We refused recover from a mupdate if the version we mupdated to was below the current target version (even if no downgrade had actually taken place! - see below for an example of how this could happen)
We allowed setting the target release to itself spuriously (should not be able to set target release to itself (unless MUPdate happened)? #9113)

As of this change, there are separate "set target release for update" and "set target release for mupdate recovery" endpoints with more correct validation for each intent. In the two examples above:

This is now allowed - if we're in a "need recovery from mupdate" case, we allow any new target version. (If it doesn't match the software that we actually mupdated to, the planner won't be able to match up artifacts, so we'll stay in the "need recovery from mupdate" case until the correct version is set.)
This is no longer allowed - "set target release for update" now rejects setting the release version to itself.

Closes #9113. Also addresses an issue @askfongjojo ran into on a racklette recently with needing to "downgrade"; e.g., in a sequence like this:

Install R16
Mupdate to 17
Upload TUF repos for R17 and R18
Set target release to 18 (oops! - this should have been 17, and now we have no way to proceed other than mupdating to R18)

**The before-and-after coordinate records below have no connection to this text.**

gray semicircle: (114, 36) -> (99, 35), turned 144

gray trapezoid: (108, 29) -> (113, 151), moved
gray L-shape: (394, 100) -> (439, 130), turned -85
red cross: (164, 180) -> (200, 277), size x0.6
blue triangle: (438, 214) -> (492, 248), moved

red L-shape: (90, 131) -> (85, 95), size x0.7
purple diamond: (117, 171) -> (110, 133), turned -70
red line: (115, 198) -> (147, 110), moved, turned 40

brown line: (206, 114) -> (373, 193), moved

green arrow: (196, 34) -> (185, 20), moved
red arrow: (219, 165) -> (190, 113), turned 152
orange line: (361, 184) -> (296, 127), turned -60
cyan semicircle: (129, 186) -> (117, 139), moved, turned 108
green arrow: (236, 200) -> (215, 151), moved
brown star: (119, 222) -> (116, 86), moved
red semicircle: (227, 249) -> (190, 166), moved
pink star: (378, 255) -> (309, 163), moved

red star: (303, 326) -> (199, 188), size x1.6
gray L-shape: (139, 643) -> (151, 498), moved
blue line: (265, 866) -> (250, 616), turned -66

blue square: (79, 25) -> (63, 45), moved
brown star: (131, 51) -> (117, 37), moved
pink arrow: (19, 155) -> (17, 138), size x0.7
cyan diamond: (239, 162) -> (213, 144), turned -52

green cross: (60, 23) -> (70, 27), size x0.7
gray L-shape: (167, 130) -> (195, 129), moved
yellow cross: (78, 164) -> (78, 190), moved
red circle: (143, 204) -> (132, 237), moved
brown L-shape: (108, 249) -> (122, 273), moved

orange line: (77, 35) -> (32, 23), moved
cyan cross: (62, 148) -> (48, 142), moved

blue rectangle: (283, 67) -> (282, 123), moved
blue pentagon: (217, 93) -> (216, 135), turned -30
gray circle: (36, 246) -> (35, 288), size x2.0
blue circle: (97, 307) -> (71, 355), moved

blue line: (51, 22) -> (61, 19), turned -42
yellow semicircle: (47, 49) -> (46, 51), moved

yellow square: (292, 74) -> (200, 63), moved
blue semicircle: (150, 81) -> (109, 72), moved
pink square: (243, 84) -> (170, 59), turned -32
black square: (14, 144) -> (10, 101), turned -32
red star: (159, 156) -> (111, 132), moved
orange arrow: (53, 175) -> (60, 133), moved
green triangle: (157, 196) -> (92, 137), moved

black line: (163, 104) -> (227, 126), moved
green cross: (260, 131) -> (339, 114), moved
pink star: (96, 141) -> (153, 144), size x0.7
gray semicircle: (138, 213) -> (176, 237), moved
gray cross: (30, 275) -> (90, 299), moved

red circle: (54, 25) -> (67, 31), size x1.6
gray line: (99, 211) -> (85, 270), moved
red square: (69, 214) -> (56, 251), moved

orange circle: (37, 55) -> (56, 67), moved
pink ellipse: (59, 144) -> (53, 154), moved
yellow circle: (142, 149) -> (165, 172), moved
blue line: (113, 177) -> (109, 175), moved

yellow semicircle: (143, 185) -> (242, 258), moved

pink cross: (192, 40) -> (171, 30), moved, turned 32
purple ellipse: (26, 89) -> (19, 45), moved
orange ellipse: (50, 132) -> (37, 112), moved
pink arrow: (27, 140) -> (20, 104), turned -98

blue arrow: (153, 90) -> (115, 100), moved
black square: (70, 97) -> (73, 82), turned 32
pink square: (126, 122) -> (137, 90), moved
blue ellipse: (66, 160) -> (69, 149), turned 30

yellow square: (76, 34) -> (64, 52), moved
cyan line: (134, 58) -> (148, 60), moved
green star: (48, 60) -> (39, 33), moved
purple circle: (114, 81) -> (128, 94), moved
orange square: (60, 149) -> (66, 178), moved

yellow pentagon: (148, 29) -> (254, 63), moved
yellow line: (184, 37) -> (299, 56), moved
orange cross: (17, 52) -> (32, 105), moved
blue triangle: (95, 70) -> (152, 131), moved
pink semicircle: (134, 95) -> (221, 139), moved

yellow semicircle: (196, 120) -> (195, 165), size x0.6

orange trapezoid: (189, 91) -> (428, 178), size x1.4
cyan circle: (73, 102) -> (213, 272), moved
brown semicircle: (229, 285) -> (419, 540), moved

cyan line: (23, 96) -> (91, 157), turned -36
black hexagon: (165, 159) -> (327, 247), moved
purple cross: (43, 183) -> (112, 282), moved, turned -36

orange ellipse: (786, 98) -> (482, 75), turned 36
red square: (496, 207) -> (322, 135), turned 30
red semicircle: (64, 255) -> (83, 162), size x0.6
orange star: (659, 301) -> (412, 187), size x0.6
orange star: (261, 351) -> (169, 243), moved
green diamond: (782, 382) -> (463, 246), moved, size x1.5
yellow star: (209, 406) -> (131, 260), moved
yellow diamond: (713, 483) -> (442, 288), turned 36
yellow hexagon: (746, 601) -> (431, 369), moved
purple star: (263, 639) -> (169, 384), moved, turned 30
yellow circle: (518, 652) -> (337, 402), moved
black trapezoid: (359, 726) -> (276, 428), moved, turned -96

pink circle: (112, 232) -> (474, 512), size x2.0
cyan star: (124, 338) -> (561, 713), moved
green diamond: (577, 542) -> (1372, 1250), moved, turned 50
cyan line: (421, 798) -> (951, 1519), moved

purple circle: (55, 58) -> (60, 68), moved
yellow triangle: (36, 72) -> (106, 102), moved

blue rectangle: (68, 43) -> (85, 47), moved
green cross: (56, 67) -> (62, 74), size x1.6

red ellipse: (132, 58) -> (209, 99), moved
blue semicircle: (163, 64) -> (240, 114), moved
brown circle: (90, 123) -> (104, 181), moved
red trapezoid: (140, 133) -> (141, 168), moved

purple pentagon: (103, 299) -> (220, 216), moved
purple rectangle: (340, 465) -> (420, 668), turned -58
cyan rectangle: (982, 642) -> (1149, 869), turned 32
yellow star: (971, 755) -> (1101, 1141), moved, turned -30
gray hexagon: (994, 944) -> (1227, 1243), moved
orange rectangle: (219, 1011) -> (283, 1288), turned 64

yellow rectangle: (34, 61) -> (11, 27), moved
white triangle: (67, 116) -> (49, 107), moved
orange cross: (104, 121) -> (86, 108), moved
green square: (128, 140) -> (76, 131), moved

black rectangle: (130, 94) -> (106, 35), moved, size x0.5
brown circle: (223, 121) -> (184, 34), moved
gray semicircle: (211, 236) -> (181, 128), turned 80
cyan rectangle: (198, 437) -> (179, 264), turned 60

After this change, we can now correct the mistake in step 4: because 18 wasn't the release actually deployed, we'd still be in the "need to recover from mupdate" state, allowing the operator to set the target release back to 17.

…ease-endpoint

david-crespo · 2026-02-19T23:41:29Z

Schema diff. Very simple, nice that they take the same params. Do you think I should expose this functionality in the console? Probably not, right?

--- a/2026021301.0.0-6e51ab/spec.json
+++ b/2026021800.0.0-38e767/spec.json
@@ -7,7 +7,7 @@
       "url": "https://oxide.computer",
       "email": "api@oxide.computer"
     },
-    "version": "2026021301.0.0"
+    "version": "2026021800.0.0"
   },
   "paths": {
     "/device/auth": {
@@ -12383,6 +12383,35 @@
         }
       }
     },
+    "/v1/system/update/target-release/recovery": {
+      "put": {
+        "tags": ["system/update"],
+        "summary": "Recover from an Oxide-support-driven system update",
+        "description": "Inform the control plane of the release of the rack's system software it is now running due to a recovery operation (\"mupdate\") performed by Oxide support.\n\nThis endpoint should only be called at the direction of Oxide support.",
+        "operationId": "target_release_update_recovery",
+        "requestBody": {
+          "content": {
+            "application/json": {
+              "schema": {
+                "$ref": "#/components/schemas/SetTargetReleaseParams"
+              }
+            }
+          },
+          "required": true
+        },
+        "responses": {
+          "204": {
+            "description": "resource updated"
+          },
+          "4XX": {
+            "$ref": "#/components/responses/Error"
+          },
+          "5XX": {
+            "$ref": "#/components/responses/Error"
+          }
+        }
+      }
+    },
     "/v1/system/update/trust-roots": {
       "get": {
         "tags": ["system/update"],

jgallagher · 2026-02-20T15:18:42Z

Schema diff. Very simple, nice that they take the same params. Do you think I should expose this functionality in the console? Probably not, right?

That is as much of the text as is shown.